Die berühmte Welle von Hokusai, elegante Kurtisanen, tapfere Samurai, große Kabuki-Schauspieler – Diese Motive stehen für das ganz eigene Genre des japanischen Holzschnitts aus dem 17., 18. und 19. Jahrhundert. Holzschnittdrucke sind das zentrale Medium einer frühen Massenkultur, die vergleichbar ist mit jener im modernen Japan. Sie werden ebenso massenhaft produziert und professionell vertrieben wie die Mangas, Animationsfilme und Computerspiele, die heute die Popkultur des Landes prägen. Diese modernen Massenmedien bedienen, wie die Holzschnitte, die Bedürfnisse der Käufer nach Helden, Geistern, Traumwelten und Flucht aus dem Alltag. Das visuelle und stilistische Repertoire hat seine Wurzeln in der Kunst des Holzschnitts. Ebenso die Verknüpfung von Schrift und Bild und die Formen der Serialisierung. Bereits im 17. Jahrhundert vergötterten die Fans ihre Stars. Heute holen sie ihre virtuellen Helden im Cosplay (engl. costume play) in die Wirklichkeit. Spätestens in den 1970er Jahren erobert die Ästhetik der Mangas und Animes mit Biene Maja, Heidi, Hello Kitty oder den Pokémon die Kinderzimmer. Längst ist das Phänomen international. Manga-Bücher werden weltweit gelesen. Es gibt sie für Vorschulmädchen, Heranwachsende oder Angestellte. Vom 10. Juni bis zum 11. September 2016 entführt die Ausstellung Hokusai x Manga im Museum für Kunst und Gewerbe Hamburg in die aufregende Welt der japanischen Popkultur seit 1680. 

Über 1000 historische japanische Holzschnitte aus der einmaligen Sammlung des MKG sind auch nach Ende der Ausstellung jederzeit in der MKG Sammlung Online zugänglich. Die Abbildungen sind gemeinfrei und können für private, wissenschaftliche, kommerzielle und kreative Zwecke geteilt, heruntergeladen, bearbeitet und ausgedruckt werden.

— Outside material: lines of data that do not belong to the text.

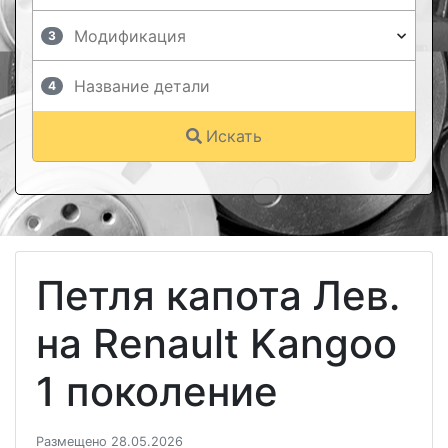
3
4
Искать
Петля капота Лев.
на Renault Kangoo
1 поколение
Размещено 28.05.2026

Utagawa Kuniyoshi, „Ich will das Nächste sehen!“, Japan, Edo, 1852 Farbholzschnitt

Die Geburt des Comics

Die Bildergeschichte von Hishikawa Moronobu über den Dämon Shuten Dōji aus der Zeit um 1680 ist eines der ersten Beispiele für eine in Bildsequenzen erzählte, gedruckte Geschichte. Während des 17. Jahrhunderts etabliert sich in Japan ein kommerzielles Verlagswesen. Nach den ersten illustrierten Büchern für einen größeren Leserkreis erfindet man in der Millionenstadt Edo (heute Tokio) einen neuen Buchtyp für die konsumorientierte Bevölkerung: kibyōshi – benannt nach ihrem gelben Einband – sind populäre Bildergeschichten in erschwinglichen Heften im kleinen Format. Durch ihren Erfolg entwickelt sich eine Unterhaltungsindustrie, die in immer schneller auf das Verlangen nach neuen Reizen reagiert. Die Künstler verwenden für ihre Geschichten Bild-Text-Kombinationen, symbolhafte Chiffren, experimentelle Erzählstrategien und verkürzte Darstellungsformen. Mit diesen Gestaltungsmitteln inszenieren sie Dynamik und Spannung, die sich später in den modernen japanischen Comics wiederfinden. Die starke Typisierung der Figuren gewährleistet damals wie heute einen hohen visuellen Wiedererkennungswert.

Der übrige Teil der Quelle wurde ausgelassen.